(Beginning of EXTRACTED INFORMATION)

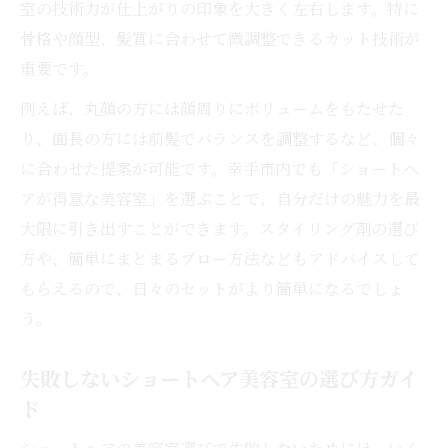
室の技術力が仕上がりの印象を大きく左右します。特に
骨格や顔型、髪質に合わせて微調整できるカット技術が
重要です。
例えば、丸顔の方には顔周りにボリュームをもたせた
り、面長の方には前髪でバランスを調整するなど、個々
に合わせた提案が可能です。幸手市内でも「ショートヘ
アが得意な美容室」を選ぶことで、自分だけの魅力を最
大限に引き出すことができます。スタイリング剤の選び
方や、簡単にまとまるブロー方法などもアドバイスして
もらえるので、日々のセットがより簡単になるでしょ
う。
失敗しないショートヘア美容室の選び方ガイ
ド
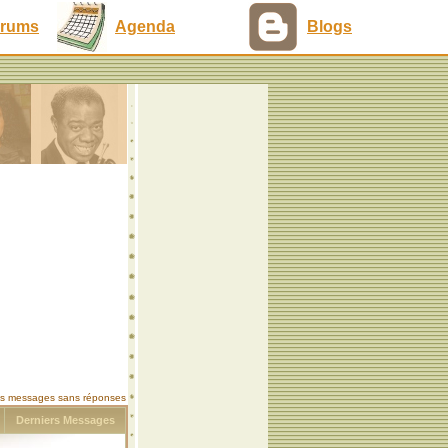
rums
Agenda
Blogs
les messages sans réponses
s
Derniers Messages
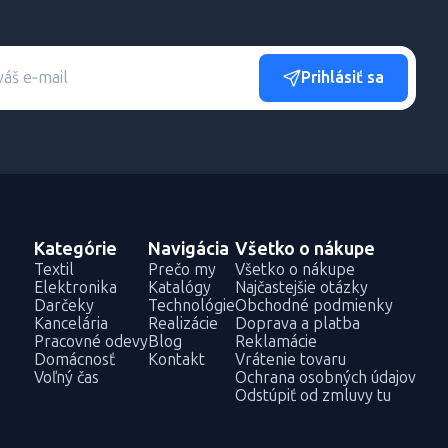
Prihlásiť sa
Kategórie
Navigácia
Všetko o nákupe
Textil
Prečo my
Všetko o nákupe
Elektronika
Katalógy
Najčastejšie otázky
Darčeky
Technológie
Obchodné podmienky
Kancelária
Realizácie
Doprava a platba
Pracovné odevy
Blog
Reklamácie
Domácnosť
Kontakt
Vrátenie tovaru
Voľný čas
Ochrana osobných údajov
Odstúpiť od zmluvy tu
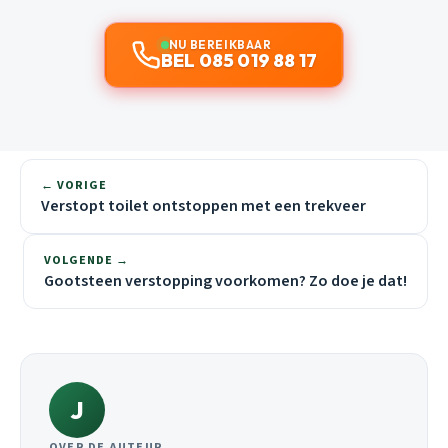
NU BEREIKBAAR
BEL 085 019 88 17
← VORIGE
Verstopt toilet ontstoppen met een trekveer
VOLGENDE →
Gootsteen verstopping voorkomen? Zo doe je dat!
J
OVER DE AUTEUR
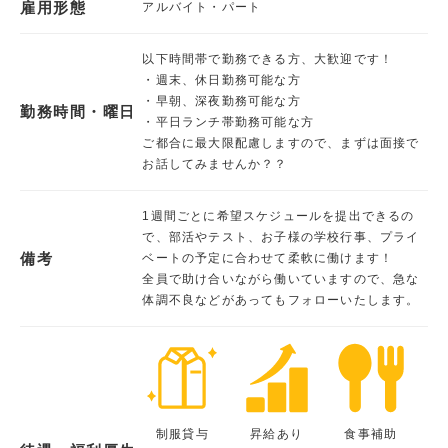
雇用形態
アルバイト・パート
以下時間帯で勤務できる方、大歓迎です！
・週末、休日勤務可能な方
・早朝、深夜勤務可能な方
勤務時間・曜日
・平日ランチ帯勤務可能な方
ご都合に最大限配慮しますので、まずは面接で
お話してみませんか？？
1週間ごとに希望スケジュールを提出できるの
で、部活やテスト、お子様の学校行事、プライ
備考
ベートの予定に合わせて柔軟に働けます！
全員で助け合いながら働いていますので、急な
体調不良などがあってもフォローいたします。
制服貸与
昇給あり
食事補助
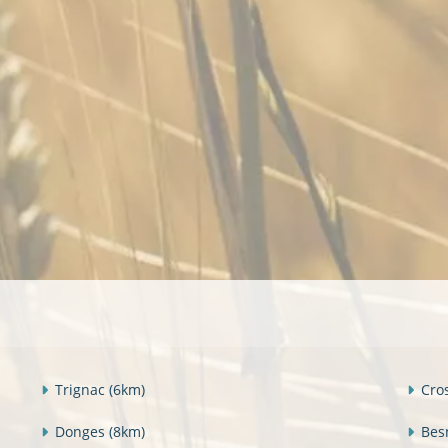
Trignac
(6km)
Cro
Donges
(8km)
Bes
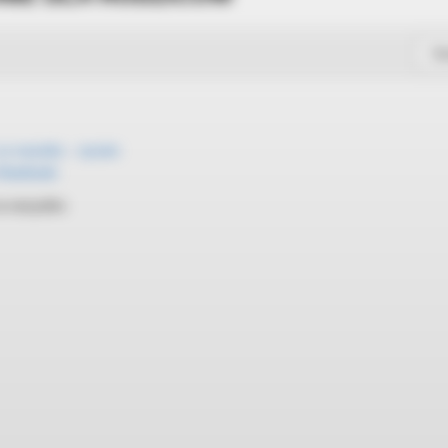
So
a wszystko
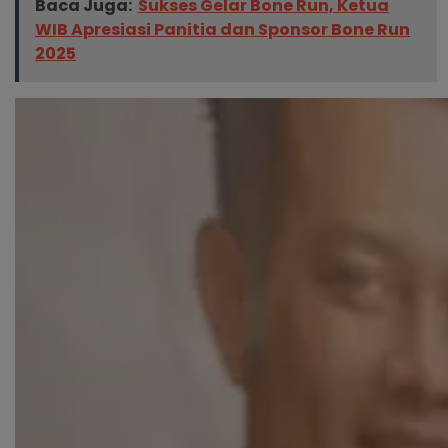
Baca Juga:
Sukses Gelar Bone Run, Ketua
WIB Apresiasi Panitia dan Sponsor Bone Run
2025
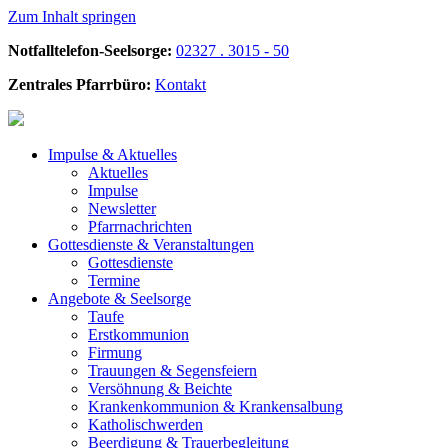
Zum Inhalt springen
Notfalltelefon-Seelsorge:
02327 . 3015 - 50
Zentrales Pfarrbüro:
Kontakt
Impulse &
Aktuelles
Aktuelles
Impulse
Newsletter
Pfarrnachrichten
Gottesdienste &
Veranstaltungen
Gottesdienste
Termine
Angebote &
Seelsorge
Taufe
Erstkommunion
Firmung
Trauungen & Segensfeiern
Versöhnung & Beichte
Krankenkommunion & Krankensalbung
Katholischwerden
Beerdigung &
Trauerbegleitung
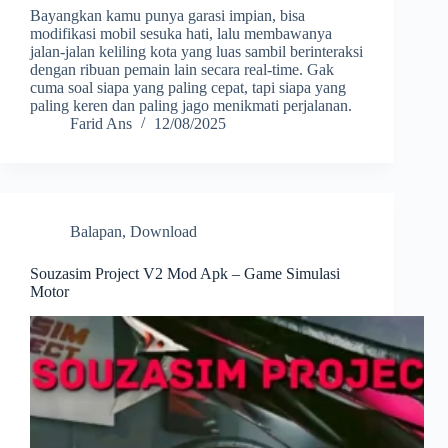
Bayangkan kamu punya garasi impian, bisa
modifikasi mobil sesuka hati, lalu membawanya
jalan-jalan keliling kota yang luas sambil berinteraksi
dengan ribuan pemain lain secara real-time. Gak
cuma soal siapa yang paling cepat, tapi siapa yang
paling keren dan paling jago menikmati perjalanan.
Farid Ans
12/08/2025
Balapan
,
Download
Souzasim Project V2 Mod Apk – Game Simulasi
Motor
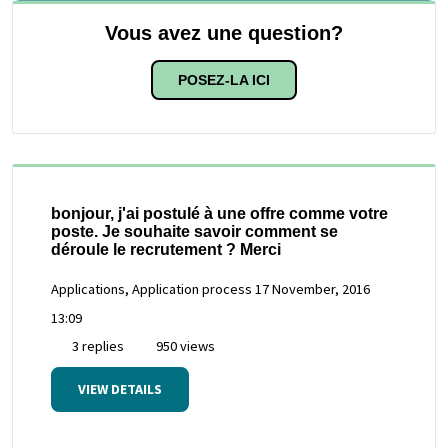
Vous avez une question?
POSEZ-LA ICI
bonjour, j'ai postulé à une offre comme votre
poste. Je souhaite savoir comment se
déroule le recrutement ? Merci
Applications, Application process
17 November, 2016
13:09
3 replies
950 views
VIEW DETAILS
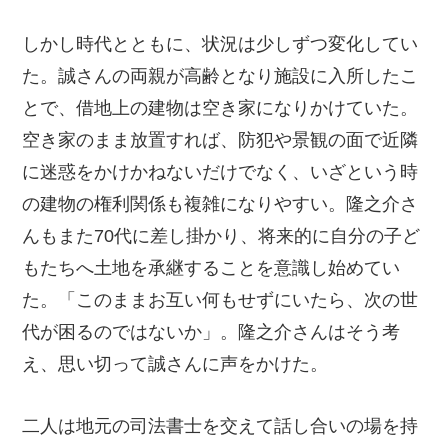
しかし時代とともに、状況は少しずつ変化してい
た。誠さんの両親が高齢となり施設に入所したこ
とで、借地上の建物は空き家になりかけていた。
空き家のまま放置すれば、防犯や景観の面で近隣
に迷惑をかけかねないだけでなく、いざという時
の建物の権利関係も複雑になりやすい。隆之介さ
んもまた70代に差し掛かり、将来的に自分の子ど
もたちへ土地を承継することを意識し始めてい
た。「このままお互い何もせずにいたら、次の世
代が困るのではないか」。隆之介さんはそう考
え、思い切って誠さんに声をかけた。
二人は地元の司法書士を交えて話し合いの場を持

(End of EXTRACTED INFORMATION)

Please give, as a bare number, how many lines in the listing above contain "paling".

2